In this conflicted and less trusting world, New Zealand is not without agency. We have a vital interest in preserving the international system which has served us so well: this means engaging proactively and respectfully with the United Nations, even if we ourselves may face criticism, and implementing, not questioning, the undertakings like the Paris Agreement we have entered into. This is exactly the time when our support matters. But the rules alone may not save us.

While firmly anchored together with our Pacific whanaunga in our own neighbourhood, we are part of many different groupings of countries – now is the time to leverage and mobilise those relationships. We should of course continue to co-operate with the large powers where it makes sense to do so. At the same time, we should lend our independent voice and soft power to build new coalitions fostering peace and development: the recent multi-country statement on Gaza is welcome but could go further. Another is the Prime Minister’s recent outreach to CPTPP partners and the EU calling for a new dialogue on global trade rules. Expanding and deepening CPTPP should also be on the agenda.

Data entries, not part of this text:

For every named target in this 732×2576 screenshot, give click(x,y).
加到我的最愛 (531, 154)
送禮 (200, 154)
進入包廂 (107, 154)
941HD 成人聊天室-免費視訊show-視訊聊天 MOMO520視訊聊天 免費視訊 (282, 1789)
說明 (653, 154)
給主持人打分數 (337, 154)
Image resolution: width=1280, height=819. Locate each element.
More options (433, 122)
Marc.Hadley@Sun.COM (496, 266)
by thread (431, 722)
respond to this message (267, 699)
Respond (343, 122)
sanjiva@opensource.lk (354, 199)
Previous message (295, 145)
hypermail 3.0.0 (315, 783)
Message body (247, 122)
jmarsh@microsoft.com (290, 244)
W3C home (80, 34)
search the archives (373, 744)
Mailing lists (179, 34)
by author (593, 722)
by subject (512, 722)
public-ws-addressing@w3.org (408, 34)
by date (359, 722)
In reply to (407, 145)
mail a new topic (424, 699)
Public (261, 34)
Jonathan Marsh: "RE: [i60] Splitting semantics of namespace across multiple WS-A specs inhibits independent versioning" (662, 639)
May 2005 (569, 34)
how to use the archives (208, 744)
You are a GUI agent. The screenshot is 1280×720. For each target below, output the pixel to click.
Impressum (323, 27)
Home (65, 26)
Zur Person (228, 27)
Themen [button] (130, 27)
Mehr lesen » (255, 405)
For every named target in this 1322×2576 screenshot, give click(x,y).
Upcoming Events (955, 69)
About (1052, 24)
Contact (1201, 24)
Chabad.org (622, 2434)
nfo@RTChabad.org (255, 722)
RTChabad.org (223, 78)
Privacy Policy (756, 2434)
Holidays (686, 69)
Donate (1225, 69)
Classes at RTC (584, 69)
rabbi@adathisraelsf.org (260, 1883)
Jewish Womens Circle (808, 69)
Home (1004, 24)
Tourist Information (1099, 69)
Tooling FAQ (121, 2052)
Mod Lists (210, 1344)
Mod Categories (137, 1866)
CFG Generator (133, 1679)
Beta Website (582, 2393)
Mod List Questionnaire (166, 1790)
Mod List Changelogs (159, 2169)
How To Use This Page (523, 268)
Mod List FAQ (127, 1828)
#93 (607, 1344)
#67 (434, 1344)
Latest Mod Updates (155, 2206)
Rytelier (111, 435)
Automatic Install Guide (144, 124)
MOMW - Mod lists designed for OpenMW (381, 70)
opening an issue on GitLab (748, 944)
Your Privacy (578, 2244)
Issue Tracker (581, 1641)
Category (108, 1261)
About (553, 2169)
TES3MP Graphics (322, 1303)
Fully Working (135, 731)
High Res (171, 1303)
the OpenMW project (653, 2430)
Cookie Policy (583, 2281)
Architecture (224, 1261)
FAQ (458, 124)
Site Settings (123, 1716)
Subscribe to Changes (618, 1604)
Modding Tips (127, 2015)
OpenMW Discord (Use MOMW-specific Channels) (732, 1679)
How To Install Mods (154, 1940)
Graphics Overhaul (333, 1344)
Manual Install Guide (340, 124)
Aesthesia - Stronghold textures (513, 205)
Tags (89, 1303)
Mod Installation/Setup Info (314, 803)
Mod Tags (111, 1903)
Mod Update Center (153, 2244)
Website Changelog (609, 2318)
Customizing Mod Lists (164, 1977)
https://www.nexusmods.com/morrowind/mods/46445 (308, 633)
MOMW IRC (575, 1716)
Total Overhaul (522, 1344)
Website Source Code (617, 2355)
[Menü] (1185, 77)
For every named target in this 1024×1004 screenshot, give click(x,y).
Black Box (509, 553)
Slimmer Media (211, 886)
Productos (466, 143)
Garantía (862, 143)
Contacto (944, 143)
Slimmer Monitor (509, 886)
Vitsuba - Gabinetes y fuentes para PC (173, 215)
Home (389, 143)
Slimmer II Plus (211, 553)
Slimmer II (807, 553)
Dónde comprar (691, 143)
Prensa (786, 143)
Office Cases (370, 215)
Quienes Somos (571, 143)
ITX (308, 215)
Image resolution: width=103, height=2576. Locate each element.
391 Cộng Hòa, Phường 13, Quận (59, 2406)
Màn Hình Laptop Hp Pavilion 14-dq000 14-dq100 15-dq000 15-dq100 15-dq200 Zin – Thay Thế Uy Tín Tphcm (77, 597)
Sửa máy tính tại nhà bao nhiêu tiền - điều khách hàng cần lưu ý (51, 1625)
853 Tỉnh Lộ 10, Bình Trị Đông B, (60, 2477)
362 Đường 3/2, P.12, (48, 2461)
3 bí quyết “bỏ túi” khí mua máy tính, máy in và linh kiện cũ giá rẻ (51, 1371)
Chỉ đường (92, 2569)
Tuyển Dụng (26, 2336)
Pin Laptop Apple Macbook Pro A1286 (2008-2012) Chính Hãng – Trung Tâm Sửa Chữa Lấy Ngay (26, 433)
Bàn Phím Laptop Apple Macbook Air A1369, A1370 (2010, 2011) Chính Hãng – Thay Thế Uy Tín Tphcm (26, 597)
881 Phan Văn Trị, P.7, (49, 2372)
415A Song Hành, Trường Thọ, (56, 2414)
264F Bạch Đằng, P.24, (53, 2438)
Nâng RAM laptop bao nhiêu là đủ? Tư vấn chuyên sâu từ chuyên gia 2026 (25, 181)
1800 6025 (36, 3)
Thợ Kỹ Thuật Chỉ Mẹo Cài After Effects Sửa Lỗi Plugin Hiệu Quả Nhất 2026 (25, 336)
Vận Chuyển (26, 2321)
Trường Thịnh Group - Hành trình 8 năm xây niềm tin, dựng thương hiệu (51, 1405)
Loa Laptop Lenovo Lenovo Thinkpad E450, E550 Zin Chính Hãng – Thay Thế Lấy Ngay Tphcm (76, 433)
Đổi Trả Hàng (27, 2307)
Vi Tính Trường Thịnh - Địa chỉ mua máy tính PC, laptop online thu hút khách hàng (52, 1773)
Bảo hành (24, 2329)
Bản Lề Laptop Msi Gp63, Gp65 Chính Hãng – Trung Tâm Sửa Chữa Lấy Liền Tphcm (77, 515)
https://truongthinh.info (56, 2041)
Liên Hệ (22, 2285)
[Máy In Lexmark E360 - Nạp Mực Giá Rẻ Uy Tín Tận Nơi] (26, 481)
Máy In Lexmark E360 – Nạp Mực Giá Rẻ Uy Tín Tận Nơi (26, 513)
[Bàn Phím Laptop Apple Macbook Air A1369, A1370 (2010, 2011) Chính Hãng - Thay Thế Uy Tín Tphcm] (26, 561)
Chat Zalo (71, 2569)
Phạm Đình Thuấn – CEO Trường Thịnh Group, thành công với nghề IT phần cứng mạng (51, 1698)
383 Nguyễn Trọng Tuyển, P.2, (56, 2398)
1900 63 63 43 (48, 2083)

The biggest risk to New Zealand today is that we could find ourselves trapped in one or other “camp” based on others’ interests and values. While some may play poker, raising the stakes at every turn, we should remain open to a range of views and partners as we play the long game of diplomacy.

Mā te rongo, ka mōhio. From listening, comes knowledge.

Stephen Jacobi is a consultant in international trade, government relations and economic development. A former diplomat, he stepped down from the NZ International Business Forum in June and in July was appointed Honorary Senior Fellow at the Helen Clark Foundation.